In die totaal verduisterde barak stond ik die ene nacht naast die Jid die ergens een talles en tefillien vandaan had getoverd. Hij was verdiept in zijn tefille alsof hij gewoon ergens in sjoel stond. Daar op die plek besefte ik ineens dat ik al heel lang mijn tefillien en mijn dagelijkse gebeden, mijn hele Joodse leven op geen enkele manier miste. Het was niet mijn besluit. Ik was het gewoon kwijt geraakt. Weer schud ik mijn hoofd. Ook kwijtgeraakt is niet het goeie woord. Nee, het was mij afgenomen. En dat had ik toen geaccepteerd.
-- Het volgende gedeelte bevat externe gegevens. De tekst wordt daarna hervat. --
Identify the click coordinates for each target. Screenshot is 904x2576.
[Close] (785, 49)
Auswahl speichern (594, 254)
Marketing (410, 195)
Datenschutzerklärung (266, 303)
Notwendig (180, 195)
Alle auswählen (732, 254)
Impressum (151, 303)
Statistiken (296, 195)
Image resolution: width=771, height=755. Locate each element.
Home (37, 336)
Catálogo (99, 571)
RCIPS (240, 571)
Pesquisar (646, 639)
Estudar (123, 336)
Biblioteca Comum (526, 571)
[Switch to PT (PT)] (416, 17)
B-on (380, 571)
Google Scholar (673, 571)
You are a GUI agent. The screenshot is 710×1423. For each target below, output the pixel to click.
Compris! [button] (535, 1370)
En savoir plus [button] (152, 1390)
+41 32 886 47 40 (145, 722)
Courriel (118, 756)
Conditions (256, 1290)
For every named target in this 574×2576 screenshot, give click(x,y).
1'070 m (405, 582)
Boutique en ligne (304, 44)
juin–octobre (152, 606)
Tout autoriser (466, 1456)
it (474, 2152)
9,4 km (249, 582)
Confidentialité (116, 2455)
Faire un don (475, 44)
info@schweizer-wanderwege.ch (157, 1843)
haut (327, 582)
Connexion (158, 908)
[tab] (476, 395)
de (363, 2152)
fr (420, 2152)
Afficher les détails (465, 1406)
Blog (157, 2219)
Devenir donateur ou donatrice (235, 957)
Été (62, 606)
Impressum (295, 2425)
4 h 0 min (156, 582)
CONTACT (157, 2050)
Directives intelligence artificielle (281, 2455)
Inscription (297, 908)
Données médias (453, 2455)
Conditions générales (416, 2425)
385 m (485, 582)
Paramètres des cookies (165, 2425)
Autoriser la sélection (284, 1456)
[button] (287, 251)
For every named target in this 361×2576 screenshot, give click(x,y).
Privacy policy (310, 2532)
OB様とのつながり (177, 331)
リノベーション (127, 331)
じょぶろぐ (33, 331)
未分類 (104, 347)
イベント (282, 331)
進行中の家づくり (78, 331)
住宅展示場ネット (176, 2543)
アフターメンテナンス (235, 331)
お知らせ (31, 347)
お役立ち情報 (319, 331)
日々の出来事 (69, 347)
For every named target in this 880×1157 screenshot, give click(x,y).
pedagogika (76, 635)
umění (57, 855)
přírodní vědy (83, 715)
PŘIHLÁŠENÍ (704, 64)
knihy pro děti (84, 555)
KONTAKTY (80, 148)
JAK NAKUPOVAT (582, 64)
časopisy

Professor Zelmanovitch is een roman van
Lody B. van de Kamp
Verschijnt in feuilletonvorm in De Vrijdagavond
Aflevering 8
Later, veel later, toen we allang vrij waren, toen kwam dat nieuwe beeld naar voren waarmee ik mij toen in bevond. Ik stond daar en dacht, wat nu? Nu weer terug naar dat leven van vóór die ellende? Terug naar Antwerpen, naar sjoel? Naar de jesjiewe in Heide? Ja, daar kwam ik weer terecht. Ik deed opnieuw mee met het jodendom. Maar dat duurde niet lang. De boosheid over alles wat er was gebeurd, kreeg de overhand. Stap voor stap ontglipte het Joodse leven mij. En toen ik alles kwijt was, toen begon dat knagende gevoel. Dat schuldgevoel omdat ik dit had laten gebeuren. Maar hoe krachtiger dat schuldgevoel zich van mij meester maakte hoe bozer ik werd. Op mezelf maar ook op de Allerhoogste. Ik zat gevangen in een dwangbuis van zelfverwijt en een ingetoomde woede waar ik jaren niet meer uitkwam. De boosheid is allang verdwenen. Maar het schuldgevoel zit er nog steeds. En vreemd genoeg doe ik niets om daar ook vanaf te komen. Het zit daar, als overblijfsel van die zware jaren. Het zit daar om te koesteren. ‘Nee, dank u. Geen koffie meer. Ik ga nog even wat frisse lucht scheppen.’ De kelner knikt mij toe. ‘Een goede sjabbes, meneer’.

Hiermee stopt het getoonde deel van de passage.